Tasmanian company West Coast Wind has secured an in-principle deal to sell power generated by a proposed $280-million wind farm to the state government
The plan is to build the 33-turbine wind farm at Granville Harbour with an output of 99 Megawatts which could power up to 40,000 homes.
Tasmania’s Energy Minister Matthew Groom said the deal was with the state-owned monopoly power supplier Hydro Tasmania.
“The Cabinet has endorsed Hydro Tasmania entering into an agreement to purchase the power for the Granville Harbour wind farm,” he said.
That deal involves Hydro buying about 360-gigawatt hours of energy and renewable energy certificates a year from the proposed wind farm.
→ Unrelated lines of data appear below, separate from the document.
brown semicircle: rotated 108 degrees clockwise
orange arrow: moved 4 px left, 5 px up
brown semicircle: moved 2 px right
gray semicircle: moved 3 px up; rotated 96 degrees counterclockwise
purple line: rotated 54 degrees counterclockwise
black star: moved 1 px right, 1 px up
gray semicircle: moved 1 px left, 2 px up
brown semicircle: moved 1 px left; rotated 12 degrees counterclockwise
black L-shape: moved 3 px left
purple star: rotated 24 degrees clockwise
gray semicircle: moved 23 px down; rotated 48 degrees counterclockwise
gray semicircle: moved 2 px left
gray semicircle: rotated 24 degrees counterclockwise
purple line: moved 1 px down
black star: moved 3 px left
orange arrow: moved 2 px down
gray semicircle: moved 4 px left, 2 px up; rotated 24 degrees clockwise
The announcement comes in the wake of Tasmania’s energy crisis last year, which saw the state fighting to keep the lights on.
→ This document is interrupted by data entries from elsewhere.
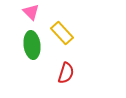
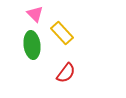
pink triangle: moved 4 px right, 2 px down
red semicircle: rotated 20 degrees clockwise
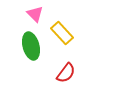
green ellipse: moved 1 px left, 1 px down; rotated 8 degrees counterclockwise
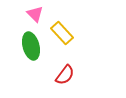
red semicircle: moved 1 px left, 2 px down
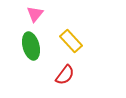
pink triangle: rotated 24 degrees clockwise
yellow rectangle: moved 9 px right, 8 px down
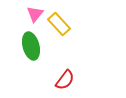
yellow rectangle: moved 12 px left, 17 px up
red semicircle: moved 5 px down
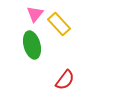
green ellipse: moved 1 px right, 1 px up
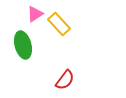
pink triangle: rotated 18 degrees clockwise
green ellipse: moved 9 px left
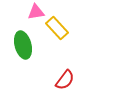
pink triangle: moved 1 px right, 2 px up; rotated 24 degrees clockwise
yellow rectangle: moved 2 px left, 4 px down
Mr Groom said new renewable development was crucial to ensure the state avoided a repeat. “It is important from an energy security perspective,” he said.
The project is expected to create about 200 jobs during its construction, and eight permanent jobs.
Wind Farm investors “champing at the bit”
WestCoast Wind’s Alex Simpson said the priority now was securing a primary investor. “We’ve got a number of investors that are champing at the bit to take this on, but there’s quite a rigorous process and robust process that we are going through,” he said.
Mr Simpson said he would be ensuring the selected investor would be “committed totally to the project but also the people on the west coast”.
The company wants construction and initial works to start in September and to be completed by early 2019. The project will include a transmission line to connect to the Tasmanian electricity network, a transformer substation and switchyard.
Extensive environmental, heritage, engineering and survey work has been completed for the project, with more scheduled prior to construction, to ensure minimal environmental and social impact whilst maintaining sound economic potential.
West Coast Wind said the project provides clean renewable energy to abate over 130,000 (+) tonnes of carbon emissions per annum, equivalent to removing over 30,000 cars from the road.
The announcement follows a similar deal for a $350-million wind farm construction in the Central Highlands earlier this month.
Hydro Tasmania’s Steve Davy said it was encouraging to see the increased focus on renewables.
“The proposed Granville Harbour and Cattle Hill wind farms contribute towards plans to make Tasmania the battery of the nation,” he said.